WHAT YOU ARE ASKED TO DO: Throughout the entries below, report every line where "ביותר" is found.

** DATA follows **

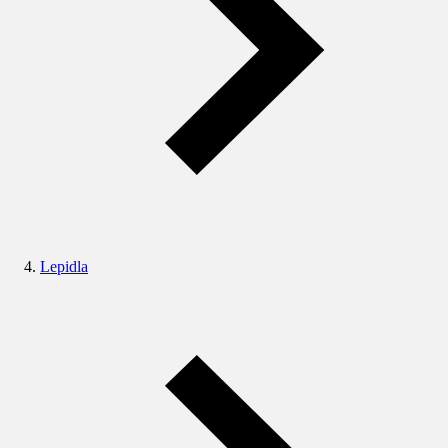
Lepidla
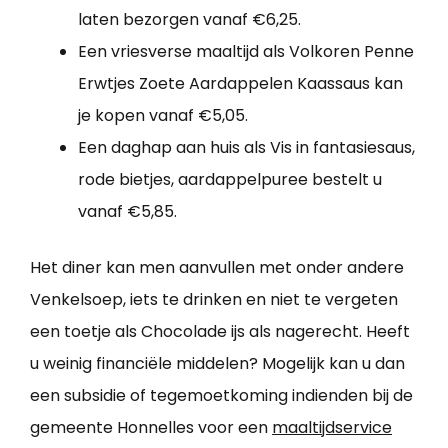
laten bezorgen vanaf €6,25.
Een vriesverse maaltijd als Volkoren Penne
Erwtjes Zoete Aardappelen Kaassaus kan
je kopen vanaf €5,05.
Een daghap aan huis als Vis in fantasiesaus,
rode bietjes, aardappelpuree bestelt u
vanaf €5,85.
Het diner kan men aanvullen met onder andere
Venkelsoep, iets te drinken en niet te vergeten
een toetje als Chocolade ijs als nagerecht. Heeft
u weinig financiële middelen? Mogelijk kan u dan
een subsidie of tegemoetkoming indienden bij de
gemeente Honnelles voor een
maaltijdservice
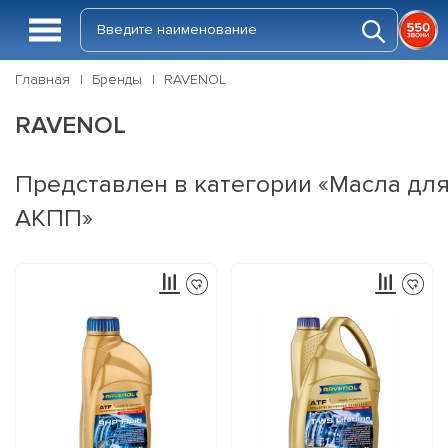
Главная
Бренды
RAVENOL
RAVENOL
Представлен в категории «Масла дл
АКПП»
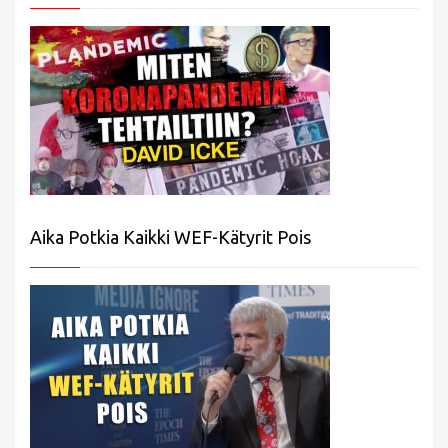
Aika Potkia Kaikki WEF-Kätyrit Pois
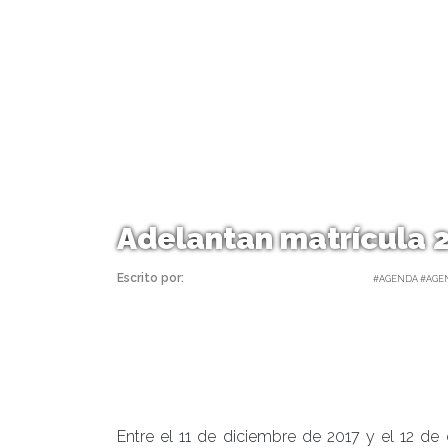
Adelantan matrícula 
Escrito por:
Carolina Angulo | 23/10/2017 |
#AGENDA #AGEN
Entre el 11 de diciembre de 2017 y el 12 de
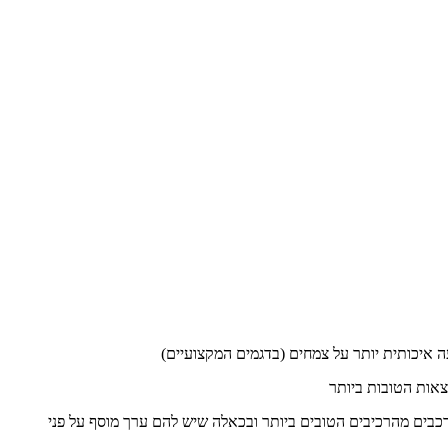
צאות הטובות ביותר
ות מצויינות, שמורכבים מהרכיבים הטובים ביותר ובכאלה שיש להם ערך מוסף על פני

** End of DATA **

ANSWER BOX:
צאות הטובות ביותר
ות מצויינות, שמורכבים מהרכיבים הטובים ביותר ובכאלה שיש להם ערך מוסף על פני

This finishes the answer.